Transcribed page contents
────────────────────

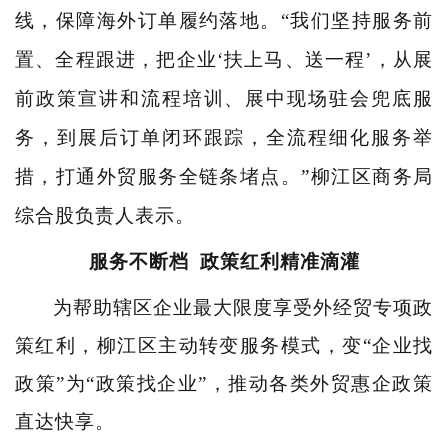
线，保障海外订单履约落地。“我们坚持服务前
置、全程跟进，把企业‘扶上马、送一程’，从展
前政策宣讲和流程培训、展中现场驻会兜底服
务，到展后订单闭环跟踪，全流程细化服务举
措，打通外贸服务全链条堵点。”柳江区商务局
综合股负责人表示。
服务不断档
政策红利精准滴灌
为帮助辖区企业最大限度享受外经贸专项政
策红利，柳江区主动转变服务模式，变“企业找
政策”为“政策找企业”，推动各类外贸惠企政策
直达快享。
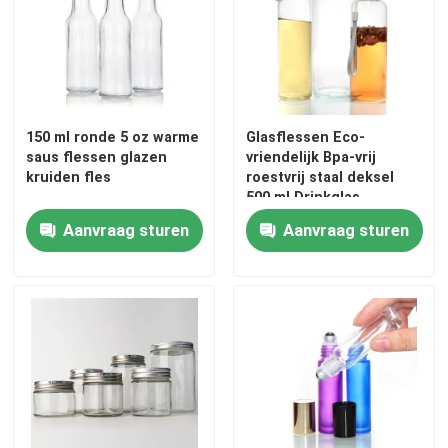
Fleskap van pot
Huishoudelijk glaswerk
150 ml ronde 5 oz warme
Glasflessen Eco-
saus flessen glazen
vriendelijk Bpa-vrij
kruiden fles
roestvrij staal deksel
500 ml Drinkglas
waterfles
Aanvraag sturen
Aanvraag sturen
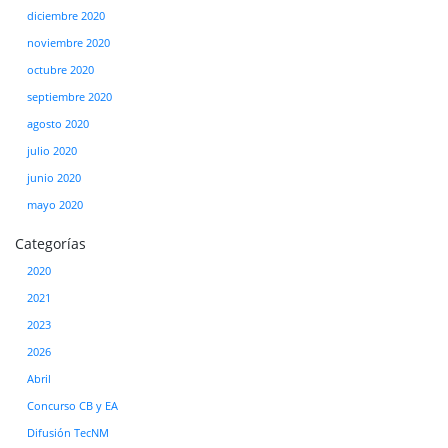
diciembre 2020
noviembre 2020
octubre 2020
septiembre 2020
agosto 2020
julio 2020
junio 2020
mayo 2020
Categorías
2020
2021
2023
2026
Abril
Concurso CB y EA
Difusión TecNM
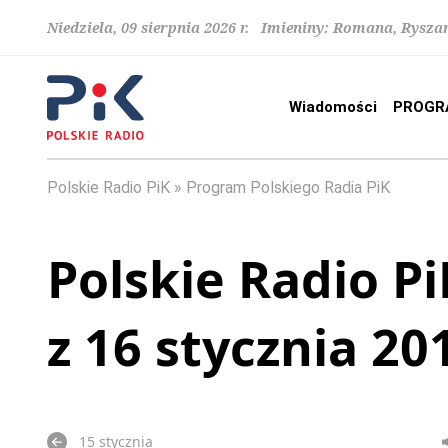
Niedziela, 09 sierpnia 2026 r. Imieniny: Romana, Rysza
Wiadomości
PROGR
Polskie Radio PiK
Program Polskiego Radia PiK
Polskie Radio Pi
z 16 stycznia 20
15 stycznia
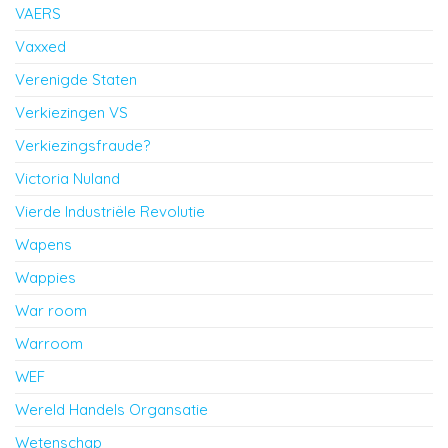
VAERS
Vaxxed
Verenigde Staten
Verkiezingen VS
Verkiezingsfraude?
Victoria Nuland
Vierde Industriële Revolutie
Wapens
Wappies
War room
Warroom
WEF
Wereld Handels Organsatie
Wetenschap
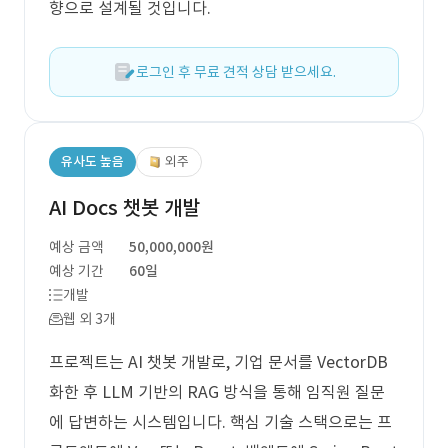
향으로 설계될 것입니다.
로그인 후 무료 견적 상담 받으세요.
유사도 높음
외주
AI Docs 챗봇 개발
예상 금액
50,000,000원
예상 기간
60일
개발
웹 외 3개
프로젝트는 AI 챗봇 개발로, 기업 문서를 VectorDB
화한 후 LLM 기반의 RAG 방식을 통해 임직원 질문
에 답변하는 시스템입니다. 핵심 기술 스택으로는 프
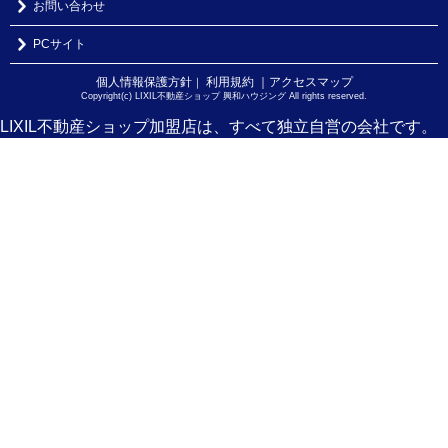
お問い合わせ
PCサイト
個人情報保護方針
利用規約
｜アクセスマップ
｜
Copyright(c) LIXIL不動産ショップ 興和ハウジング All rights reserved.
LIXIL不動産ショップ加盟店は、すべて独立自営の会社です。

────────────────────

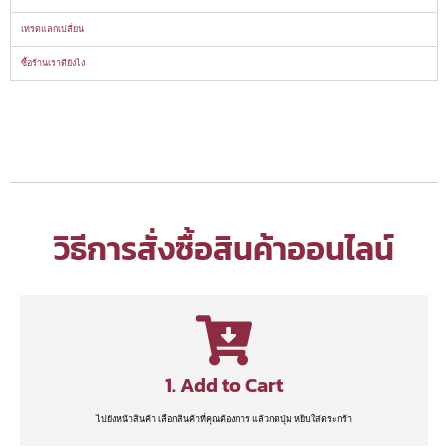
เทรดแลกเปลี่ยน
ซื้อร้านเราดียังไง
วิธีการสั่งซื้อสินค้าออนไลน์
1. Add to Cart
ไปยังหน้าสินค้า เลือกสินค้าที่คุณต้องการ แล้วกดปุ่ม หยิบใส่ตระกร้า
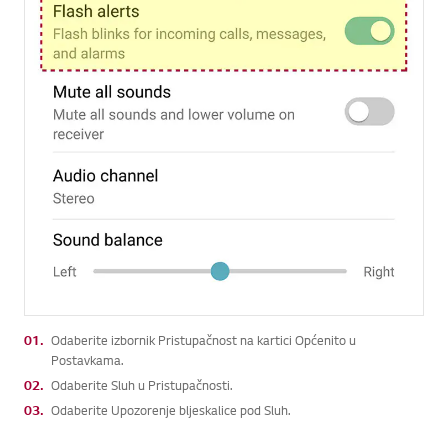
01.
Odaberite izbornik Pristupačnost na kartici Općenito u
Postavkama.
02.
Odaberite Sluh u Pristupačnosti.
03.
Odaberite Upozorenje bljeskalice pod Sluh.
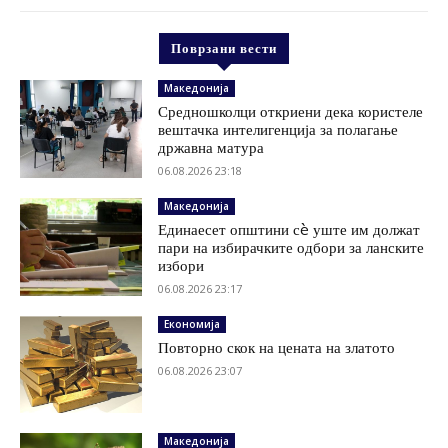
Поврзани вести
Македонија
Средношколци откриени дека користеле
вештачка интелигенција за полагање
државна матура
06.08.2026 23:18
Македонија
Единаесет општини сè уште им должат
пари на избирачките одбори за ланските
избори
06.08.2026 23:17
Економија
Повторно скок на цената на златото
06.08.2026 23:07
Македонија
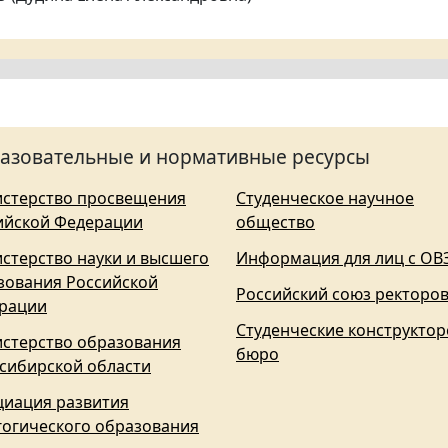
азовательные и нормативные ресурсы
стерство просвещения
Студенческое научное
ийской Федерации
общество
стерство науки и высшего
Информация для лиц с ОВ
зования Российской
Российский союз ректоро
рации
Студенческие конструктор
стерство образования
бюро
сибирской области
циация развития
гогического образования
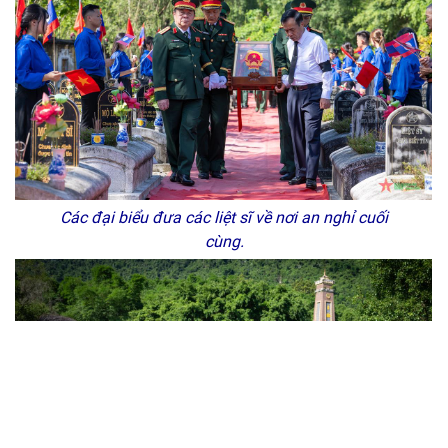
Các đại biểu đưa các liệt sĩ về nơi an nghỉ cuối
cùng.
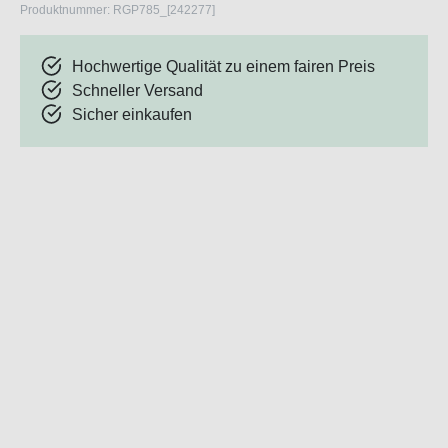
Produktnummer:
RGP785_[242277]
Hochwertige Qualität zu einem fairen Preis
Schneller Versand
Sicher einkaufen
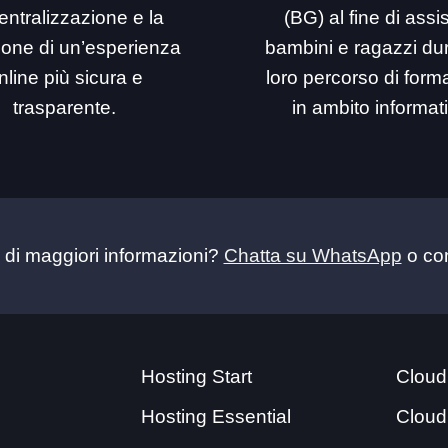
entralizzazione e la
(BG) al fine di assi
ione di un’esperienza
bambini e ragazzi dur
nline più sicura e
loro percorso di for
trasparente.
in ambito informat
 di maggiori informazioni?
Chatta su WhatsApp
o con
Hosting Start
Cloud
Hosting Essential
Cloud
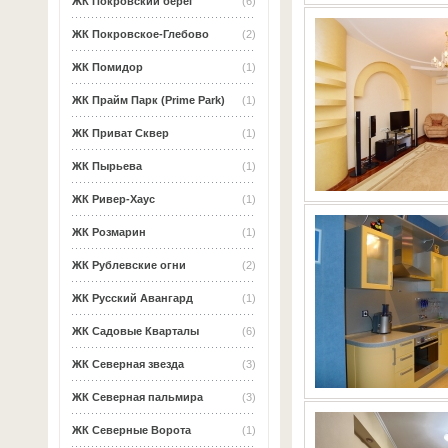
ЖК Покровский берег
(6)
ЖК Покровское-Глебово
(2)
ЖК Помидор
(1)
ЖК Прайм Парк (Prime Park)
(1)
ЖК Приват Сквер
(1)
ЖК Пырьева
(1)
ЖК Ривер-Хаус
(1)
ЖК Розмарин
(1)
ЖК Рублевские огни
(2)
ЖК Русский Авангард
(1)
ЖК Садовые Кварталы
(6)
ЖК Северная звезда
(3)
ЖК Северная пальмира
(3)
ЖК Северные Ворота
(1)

────────────────────

* **Required action**
Only the lines above from the one with "Niedziela, 09 sierpnia" to the one with "Copyright(c) LIXIL不動産ショップ 興和ハウジング" should be printed, both included and exactly as written; no picture belongs in the copy.

* **The completed task**
Niedziela, 09 sierpnia 2026 r. Imieniny: Romana, Rysza
Wiadomości
PROGR
Polskie Radio PiK
Program Polskiego Radia PiK
Polskie Radio Pi
z 16 stycznia 20
15 stycznia
VAERS
Vaxxed
Verenigde Staten
Verkiezingen VS
Verkiezingsfraude?
Victoria Nuland
Vierde Industriële Revolutie
Wapens
Wappies
War room
Warroom
WEF
Wereld Handels Organsatie
Wetenschap
향으로 설계될 것입니다.
로그인 후 무료 견적 상담 받으세요.
유사도 높음
외주
AI Docs 챗봇 개발
예상 금액
50,000,000원
예상 기간
60일
개발
웹 외 3개
프로젝트는 AI 챗봇 개발로, 기업 문서를 VectorDB
화한 후 LLM 기반의 RAG 방식을 통해 임직원 질문
에 답변하는 시스템입니다. 핵심 기술 스택으로는 프
お問い合わせ
PCサイト
個人情報保護方針
利用規約
｜アクセスマップ
｜
Copyright(c) LIXIL不動産ショップ 興和ハウジング All rights reserved.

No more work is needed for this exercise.